The information contained in Item 5 of the Diller Schedule 13D is hereby amended to read in its entirety as follows:

 

(a) Except as otherwise described below with respect to an agreement relating to the election of Joseph M. Levin (the Chairman of the Board of Directors of Vimeo and the Chief Executive Officer of IAC) as a director of Vimeo and certain other matters, as of the date of this Report, Mr. Diller beneficially owns: (i) 502,340 shares of Common Stock and 9,399,250 shares of Common Stock underlying Class B Common Stock held directly and/or through The Arrow 1999 Trust, dated September 16, 1999, as amended and/or restated (the “Arrow Trust”), over which Mr. Diller has sole investment and voting power, (ii) 1,623,500 shares of Common Stock underlying vested Vimeo stock options, over which Mr. Diller has sole investment and voting power, and (iii) 2,777 shares of Common Stock held by a family foundation, as to which Mr. Diller has shared voting and investment power and as to which Mr. Diller disclaims beneficial ownership.

 

As more fully described in Item 6 of the Diller Schedule 13D, on June 4, 2021, Mr. Diller entered into a voting agreement governing the voting of the shares of Common Stock and Class B Common Stock described immediately above (other than the shares held by the family foundation) on certain matters.
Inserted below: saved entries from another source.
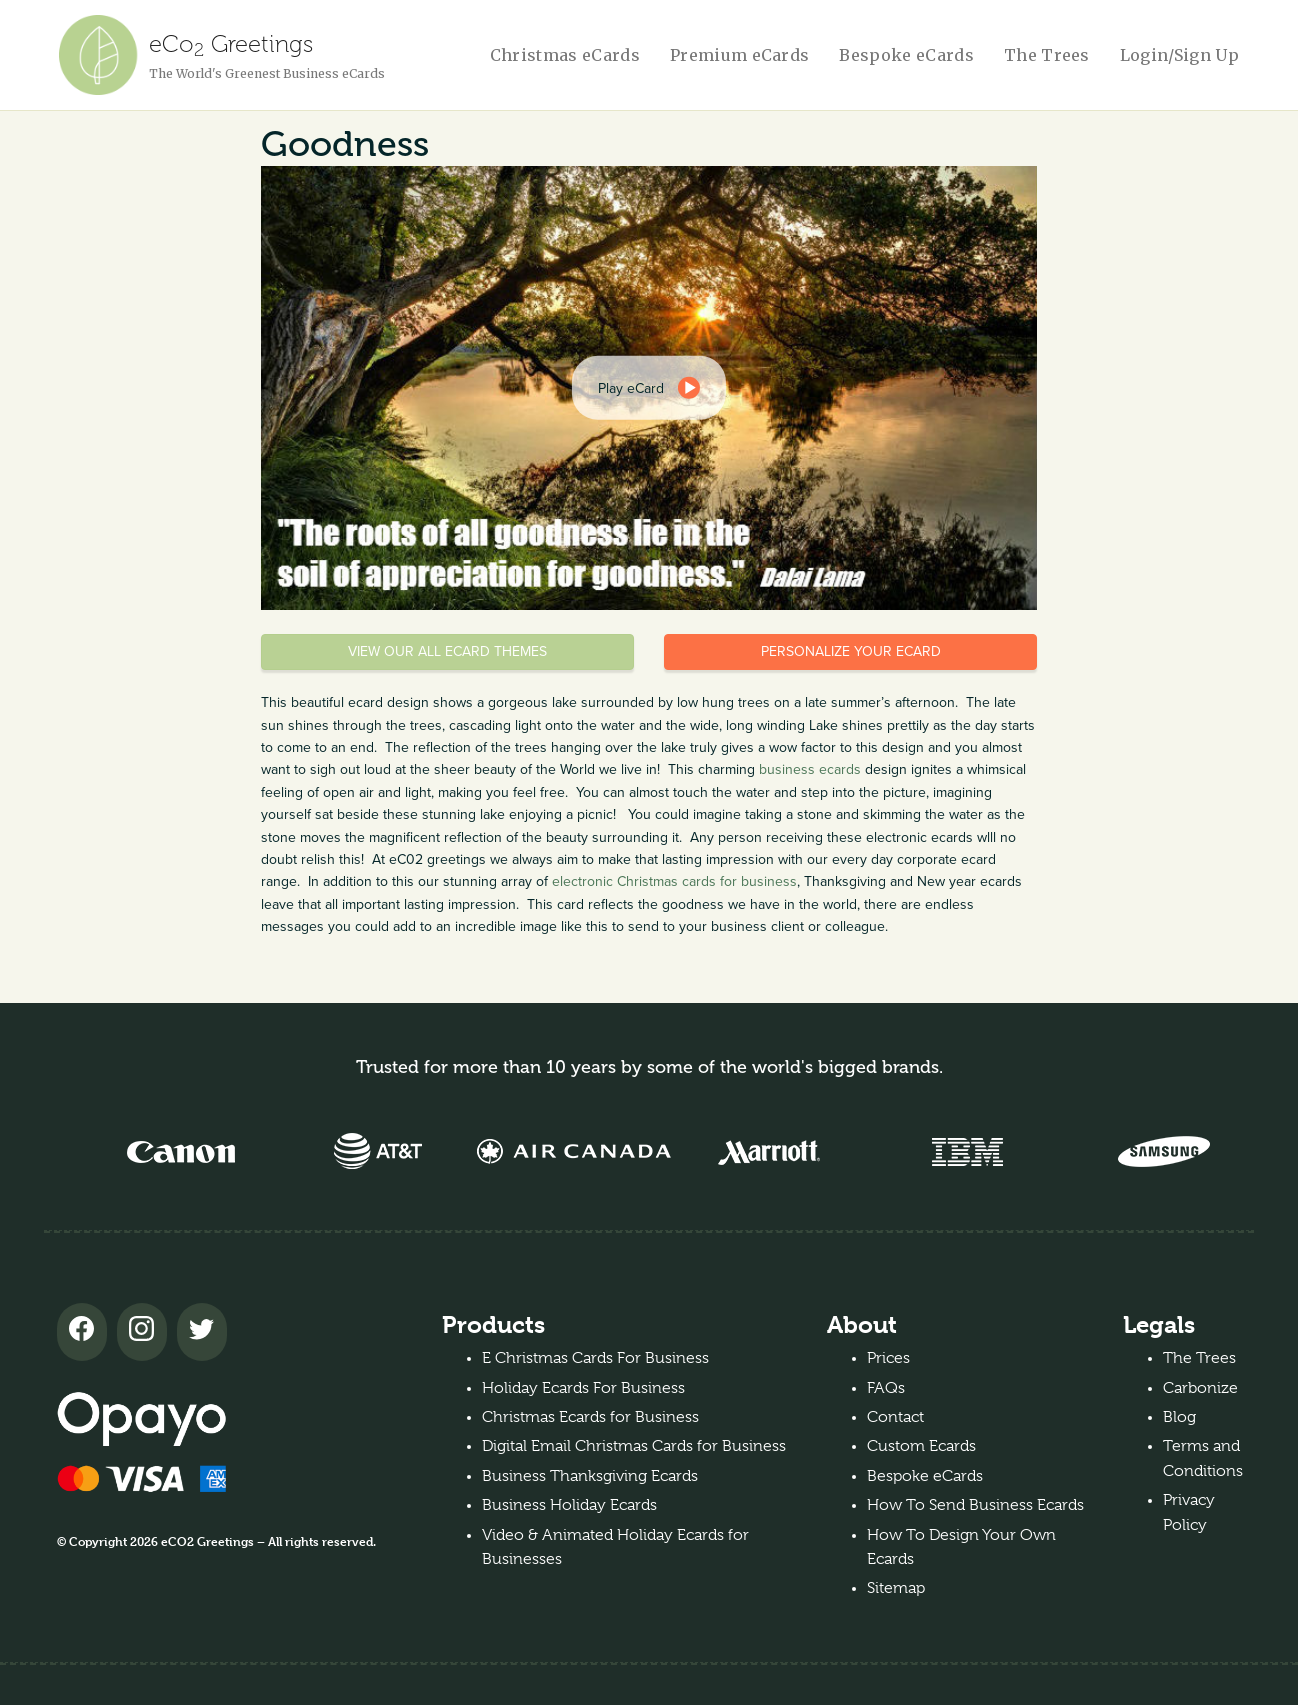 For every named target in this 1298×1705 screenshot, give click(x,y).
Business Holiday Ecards (569, 1505)
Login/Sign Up (1179, 55)
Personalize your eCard (851, 651)
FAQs (886, 1388)
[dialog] (649, 388)
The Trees (1047, 55)
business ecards (810, 769)
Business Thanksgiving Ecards (590, 1476)
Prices (888, 1358)
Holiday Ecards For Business (583, 1388)
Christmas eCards (565, 55)
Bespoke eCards (906, 55)
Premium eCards (739, 55)
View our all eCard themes (447, 651)
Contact (895, 1417)
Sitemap (896, 1588)
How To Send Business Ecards (975, 1505)
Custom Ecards (921, 1446)
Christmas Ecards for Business (590, 1417)
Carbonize (1200, 1388)
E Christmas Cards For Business (595, 1358)
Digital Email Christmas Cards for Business (634, 1446)
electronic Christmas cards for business (674, 881)
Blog (1179, 1417)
As a result of such agreement, Mr. Levin may be deemed to share voting power over such shares of Common Stock and Class B Common Stock.

 

 

Assuming the conversion of all of the shares of Class B Common Stock beneficially owned by Mr. Diller into Common Stock and the exercise of stock options to purchase 1,623,500 shares of Common Stock (even if out-of-the-money), Mr. Diller would beneficially own approximately 6.9% of the outstanding Common Stock (calculated in accordance with Rule 13d-3). Because each share of Class B Common Stock generally is entitled to ten votes per share and each share of Common Stock is entitled to one vote per share, Mr. Diller has sole investment power and Mr. Diller has voting power (shared with Mr. Levin in certain circumstances, as described in Item 6) over equity securities of the Company (including shares underlying vested stock options, even if out-of-the-money) representing approximately 38.2% of the total number of votes of all classes of common stock of the Company. All percentage ownership information in this paragraph is based on 9,399,250 shares of Class B Common Stock and 155,894,179 shares of Common Stock outstanding as of October 29, 2021, as set forth in the Company’s Quarterly Report on Form 10-Q filed on November 5, 2021.

 

(b) The information contained in Item 5(a) of this Report on Schedule 13D/A is hereby incorporated by reference herein.

 

(c) On November 12, 2021, in connection with the long-term estate planning of Mr. Diller and his family, (i) trusts for the benefit of certain members of Mr. Diller’s family (the “Descendants Trusts”) transferred 221,949 shares of Common Stock and 5,994,667 shares of Class B Common Stock to the Arrow Trust and the Arrow Trust transferred 1,094,412 shares of Class B common stock of IAC/InterActiveCorp. (“IAC”) to the Descendant’s Trusts and (ii) a trust for the benefit of certain of Mr. Diller’s family members (the “TALT Trust”) transferred 724,167 shares of Class B Common Stock to the Arrow Trust and the Arrow Trust transferred 127,486 shares of Class B common stock of IAC to the TALT Trust. The above transfers do not represent any increase or decrease to the aggregate number of shares of Common Stock and Class B Common Stock of the Company or IAC owned by the Diller Family.

 

(d) Except as described herein, no person other than Mr. Diller has the right to receive or the power to direct the receipt of dividends from, or the proceeds from the sale of, shares of Common Stock beneficially owned by Mr. Diller.

 

(e) Not applicable.

 

 

SIGNATURE

 

After reasonable inquiry and to the best of his knowledge and belief, the undersigned certifies that the information set forth in this statement is true, complete and correct.